Required work: Each line in the entries that has the word "Kaki" has to be copied.

[[ Study material open ]]

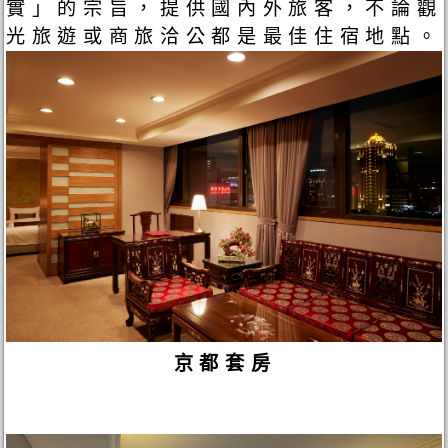
實」的宗旨，提供國內外旅客，不論觀
光旅遊或商旅洽公都是最佳住宿地點。
京都套房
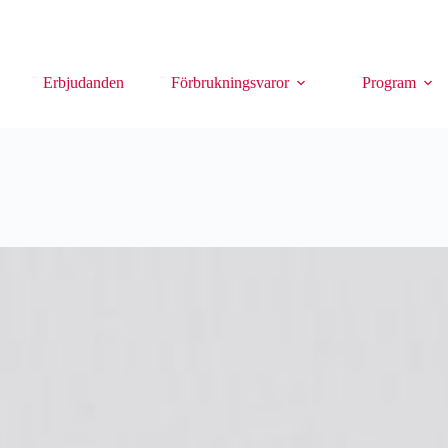
Erbjudanden
Förbrukningsvaror
Program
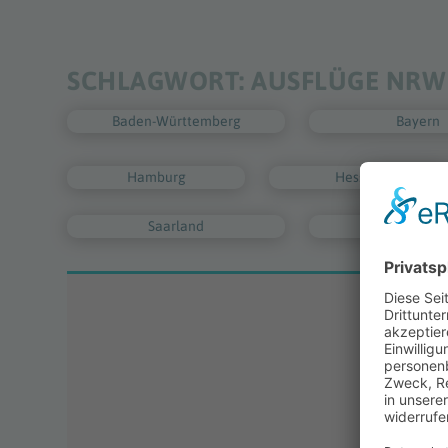
SCHLAGWORT:
AUSFLÜGE NRW
Baden-Württemberg
Bayern
Hamburg
Hessen
Saarland
Sachsen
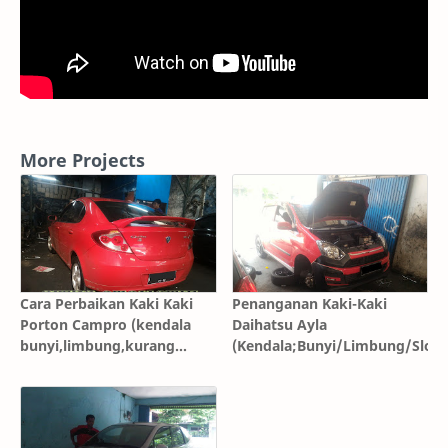
More Projects
Cara Perbaikan Kaki Kaki
Penanganan Kaki-Kaki
Porton Campro (kendala
Daihatsu Ayla
bunyi,limbung,kurang
(Kendala;Bunyi/Limbung/Sloyo
nyaman)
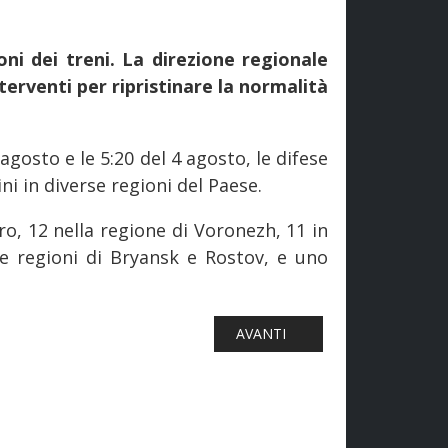
oni dei treni. La direzione regionale
terventi per ripristinare la normalità
 agosto e le 5:20 del 4 agosto, le difese
 in diverse regioni del Paese.
ro, 12 nella regione di Voronezh, 11 in
le regioni di Bryansk e Rostov, e uno
A ELETTRICA SULLA VENAFRO - ROCCARAVINDOLA
ARTICOLO SUCCESSIVO: FERROVI
AVANTI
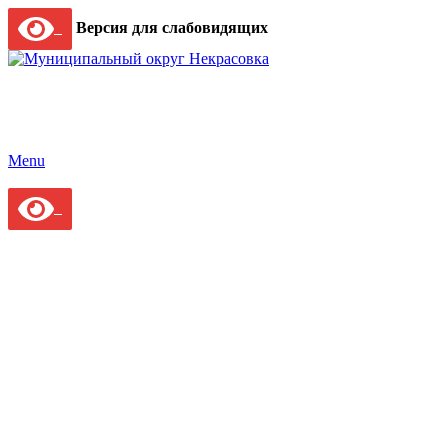
Версия для слабовидящих
Menu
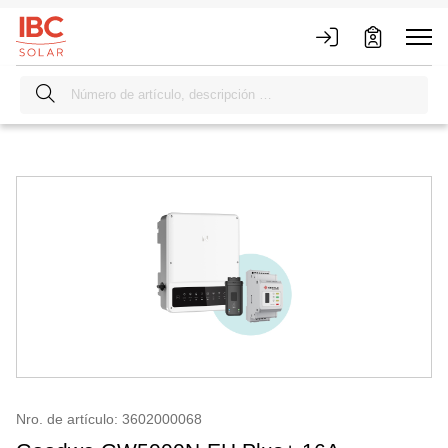
Nro. de artículo: 3602000068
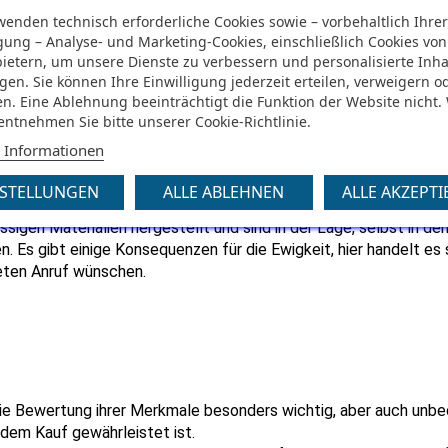
wenden technisch erforderliche Cookies sowie – vorbehaltlich Ihre
igung – Analyse- und Marketing-Cookies, einschließlich Cookies von
bietern, um unsere Dienste zu verbessern und personalisierte Inha
gen. Sie können Ihre Einwilligung jederzeit erteilen, verweigern o
n. Eine Ablehnung beeinträchtigt die Funktion der Website nicht.
 entnehmen Sie bitte unserer Cookie-Richtlinie.
as Verhältnis zwischen dem Preis und den angebotenen Ssangyon
 Informationen
t.
lergrillpreis zu zahlen, um sicherzustellen, dass er diese Modell
NSTELLUNGEN
ALLE ABLEHNEN
ALLE AKZEPTI
 Im Gegenteil, es wurde nicht über die Qualität der Konstruktio
igen Materialien hergestellt und sind in der Lage, selbst in den
. Es gibt einige Konsequenzen für die Ewigkeit, hier handelt es 
teten Anruf wünschen.
r die Bewertung ihrer Merkmale besonders wichtig, aber auch unbed
 dem Kauf gewährleistet ist.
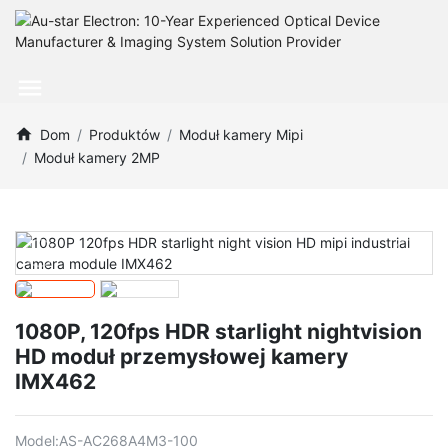
Dom
Produktów
Moduł kamery Mipi
Moduł kamery 2MP
1080P, 120fps HDR starlight nightvision
HD moduł przemysłowej kamery
IMX462
Model:
AS-AC268A4M3-100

[[ Study material closed ]]

Problem solution:
Cara Perbaikan Kaki Kaki
Penanganan Kaki-Kaki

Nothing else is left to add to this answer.